Problem statement: When you output the records, match them exactly and omit any picture they include.

• • •

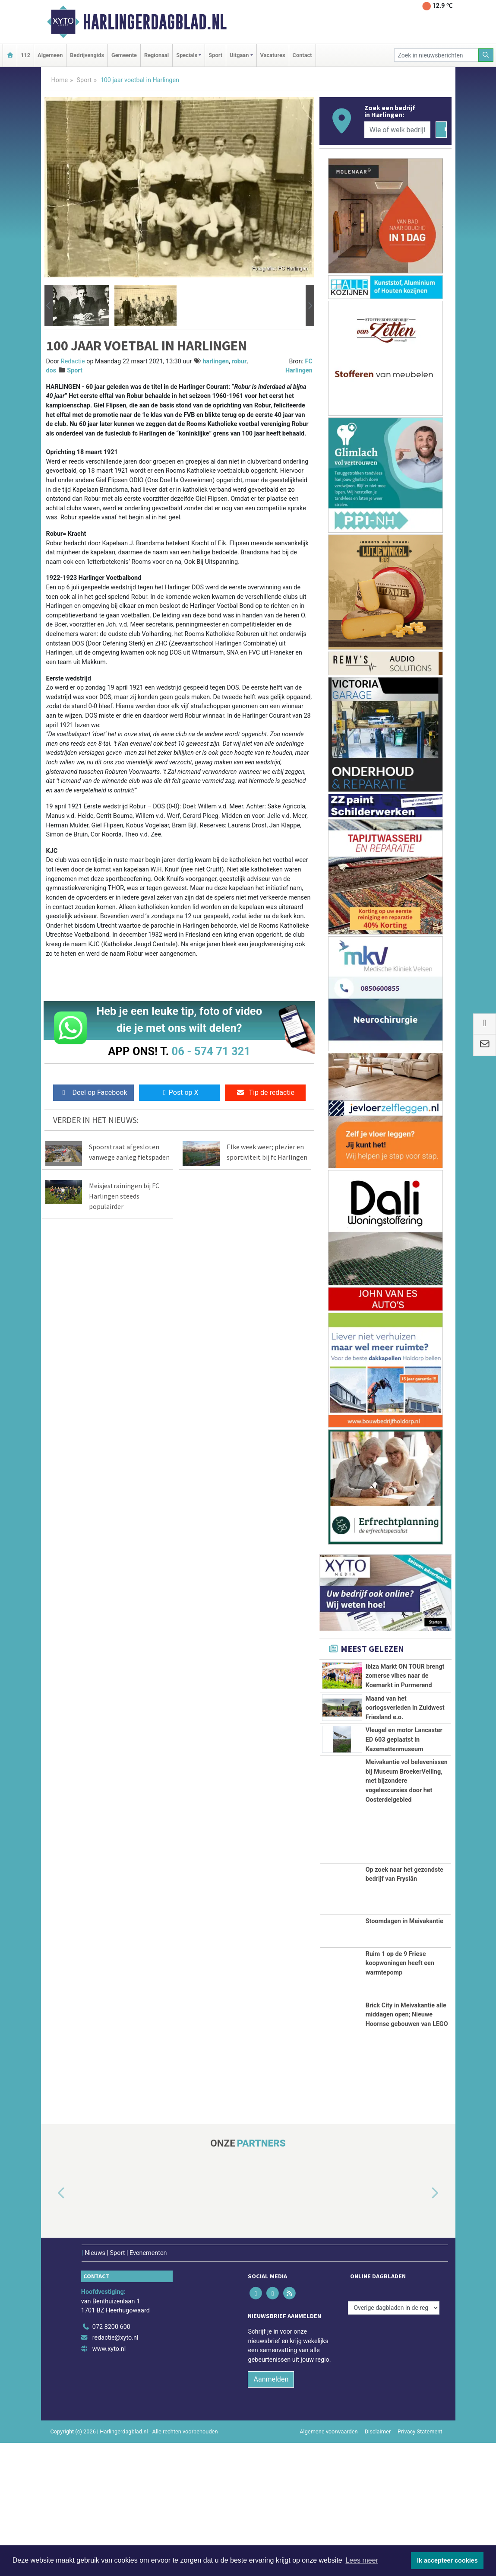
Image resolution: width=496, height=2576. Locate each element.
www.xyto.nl (109, 2482)
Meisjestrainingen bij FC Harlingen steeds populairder (124, 1196)
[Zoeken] (486, 55)
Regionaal (156, 55)
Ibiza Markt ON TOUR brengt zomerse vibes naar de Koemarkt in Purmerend (405, 1676)
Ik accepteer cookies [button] (447, 2560)
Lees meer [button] (361, 2560)
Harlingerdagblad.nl (155, 22)
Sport (215, 55)
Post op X (179, 1092)
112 (25, 55)
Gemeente (124, 55)
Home (59, 80)
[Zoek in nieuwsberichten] (436, 55)
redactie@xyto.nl (115, 2471)
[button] (48, 305)
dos (51, 370)
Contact (302, 55)
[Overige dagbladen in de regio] (393, 2441)
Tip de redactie (265, 1092)
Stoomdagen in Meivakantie (404, 2054)
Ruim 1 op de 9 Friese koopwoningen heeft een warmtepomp (400, 2096)
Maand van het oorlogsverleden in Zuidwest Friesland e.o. (405, 1774)
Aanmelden (270, 2513)
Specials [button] (186, 55)
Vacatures (272, 55)
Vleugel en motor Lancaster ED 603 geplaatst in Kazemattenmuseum (404, 1835)
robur (239, 361)
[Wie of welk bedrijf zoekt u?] (397, 129)
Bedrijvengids (87, 55)
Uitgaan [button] (239, 55)
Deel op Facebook (93, 1092)
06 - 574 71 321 (211, 1051)
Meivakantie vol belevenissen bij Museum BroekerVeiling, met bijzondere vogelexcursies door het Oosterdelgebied (407, 1914)
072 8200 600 (111, 2460)
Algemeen (50, 55)
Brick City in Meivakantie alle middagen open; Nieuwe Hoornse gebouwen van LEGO (407, 2148)
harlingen (215, 361)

• • •

Your response:
Image resolution: width=496, height=2576. Locate each element.
www.xyto.nl (109, 2482)
Meisjestrainingen bij FC Harlingen steeds populairder (124, 1196)
[Zoeken] (486, 55)
Regionaal (156, 55)
Ibiza Markt ON TOUR brengt zomerse vibes naar de Koemarkt in Purmerend (405, 1676)
Ik accepteer cookies [button] (447, 2560)
Lees meer [button] (361, 2560)
Harlingerdagblad.nl (155, 22)
Sport (215, 55)
Post op X (179, 1092)
112 (25, 55)
Gemeente (124, 55)
Home (59, 80)
[Zoek in nieuwsberichten] (436, 55)
redactie@xyto.nl (115, 2471)
[button] (48, 305)
dos (51, 370)
Contact (302, 55)
[Overige dagbladen in de regio] (393, 2441)
Tip de redactie (265, 1092)
Stoomdagen in Meivakantie (404, 2054)
Ruim 1 op de 9 Friese koopwoningen heeft een warmtepomp (400, 2096)
Maand van het oorlogsverleden in Zuidwest Friesland e.o. (405, 1774)
Aanmelden (270, 2513)
Specials [button] (186, 55)
Vacatures (272, 55)
Vleugel en motor Lancaster ED 603 geplaatst in Kazemattenmuseum (404, 1835)
robur (239, 361)
[Wie of welk bedrijf zoekt u?] (397, 129)
Bedrijvengids (87, 55)
Uitgaan [button] (239, 55)
Deel op Facebook (93, 1092)
06 - 574 71 321 (211, 1051)
Meivakantie vol belevenissen bij Museum BroekerVeiling, met bijzondere vogelexcursies door het Oosterdelgebied (407, 1914)
072 8200 600 (111, 2460)
Algemeen (50, 55)
Brick City in Meivakantie alle middagen open; Nieuwe Hoornse gebouwen van LEGO (407, 2148)
harlingen (215, 361)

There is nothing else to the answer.